Oh, Tuhan. Dari yang kuingat, ulang tahunku masih bulan depan. Jelas, ini bukan prank yang sengaja dibikin ibuku untuk konten di medsos alay-nya. Tidak ada kamera, tidak ada naskah. Namun, kejutan dari Tuan Takoor sore itu bikin darahku membuncah. 

Aku menelepon ibuku. Sejak siang, ia pamit ke spa. Ototnya minta diservis setelah salah posisi jungkir balik di matras ketika senam lantai bersama lansia lainnya di lapangan balai desa. Ibuku memang antik. Kadang aku berpikir untuk melelangnya ke museum untuk diawetkan dalam lemari kaca karena tak sanggup menghadapi ke-antik-annya. 

“Ibu punya utang sama Tuan Takoor beneran?”

“Dia beneran datang ke rumah?” Suara Ibu seolah-olah hendak menjebol pelantang ponselku.

“Jadi, ini bukan prank?”

“Suruh tunggu sebentar, ya. Ibu on the way pulang.”

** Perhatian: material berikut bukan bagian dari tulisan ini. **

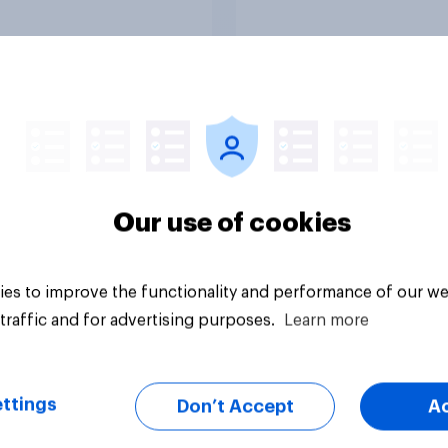
ive if “the last few
ations of European
s had stood their
d against the
ics of self-hatred
he mass invasion of
nts”. Which of the
wing comes closest
uestion
Tracker
ur view?
Our use of cookies
es to improve the functionality and performance of our we
traffic and for advertising purposes.
Learn more
ttings
Don’t Accept
A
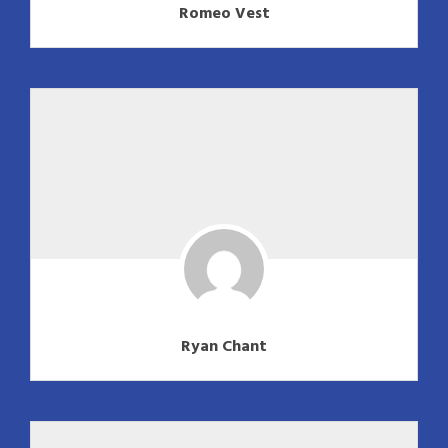
Romeo Vest
Ryan Chant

Wah, jambu air! Aku tak menyangka Ibu bisa berurusan dengan rentenir padahal sudah menamatkan 1679 episode Tuan Takoor Naik Langit. Minggu lalu, ia masih menyumpahi Tuan Takoor di drama agar segera mati setelah kena vonis dokter. Setelah akhirnya Tuan Takoor bertobat, lalu kejar setoran dengan banyak-banyak salat sunah dan membaca Al-Qur’an, Tuan Takoor malah sehat segar bugar setelah setahun vonis. Yang meninggal malah putri sopir yang dia nikahi setelah melahirkan anak pertama mereka. Aku sungguh kagum dengan penulis skenario Tuan Takoor Naik Langit. Tuan Takoor tidak segera dibikin mati karena anaknya menjelma jadi iblis kecil yang membuatnya ingin segera menyusul sang istri. 

Mungkin itulah alasan Tuan Takoor versi nyata memasang senyum pemancing muntah di depanku. Ia sengaja cari gara-gara agar nyawanya ditanggalkan paksa dari raganya oleh orang yang terdampak gara-garanya. Aku cukup peka akan hal itu. Maka, sebelum Ibu sampai di rumah, aku menyiapkan suguhan air jeruk bercampur obat kuat.

“Diminum, Tuan.”

Tuan Takoor menurut. Ia meneguk hingga setengah gelas. Kira-kira tiga ratus detik kemudian, wajah Tuan Takoor memerah. Gelagatnya gelisah. Obat kuat peninggalan Bapak sungguh belum kedaluwarsa. 

“Anu, ibumu masih lama datangnya?”

“Sudah di jalan.”

Tuan Takoor menekan dadanya. “Sebenarnya, oh ….” Ia menyelipkan tangan kirinya di antara cepitan kedua paha. “Saya dan ibumu … oh ….”

Aku membeku. Dingin menyuntik tengkukku. Dengan gemetar, kubaca ulang peringatan dosis dan efek samping obat kuat di bungkusnya, sementara di depanku, Tuan Takoor menggelepar-gelepar, lalu terdiam dengan mata terbuka. 

Bojonegoro, 29 Juni 2024

Aiu Ratna 

Komentar juri, Erlyna:

Drama kehidupan selalu memiliki sisi-sisi komedik yang ngenes. Entah disadari atau tidak, sisi tersebut selalu membuat kehidupan menjadi lebih berwarna, meski saat menjalaninya kita akan merasa menjadi orang paling sial di dunia. Seperti sosok Tuan Takoor dalam cerita ini, yang semula hanya dilihat si tokoh di televisi, tiba-tiba hadir begitu nyata di depan matanya. 

Saya suka sekali bagaimana percakapan-percakapan dengan bahasa yang sedikit kasar, menjadikan cerita ini lebih hidup. Tidak mudah membuat cerita komedi dengan “pesan” di dalamnya, dan cerita ini berhasil membuat saya menikmatinya hingga akhir. Mantap!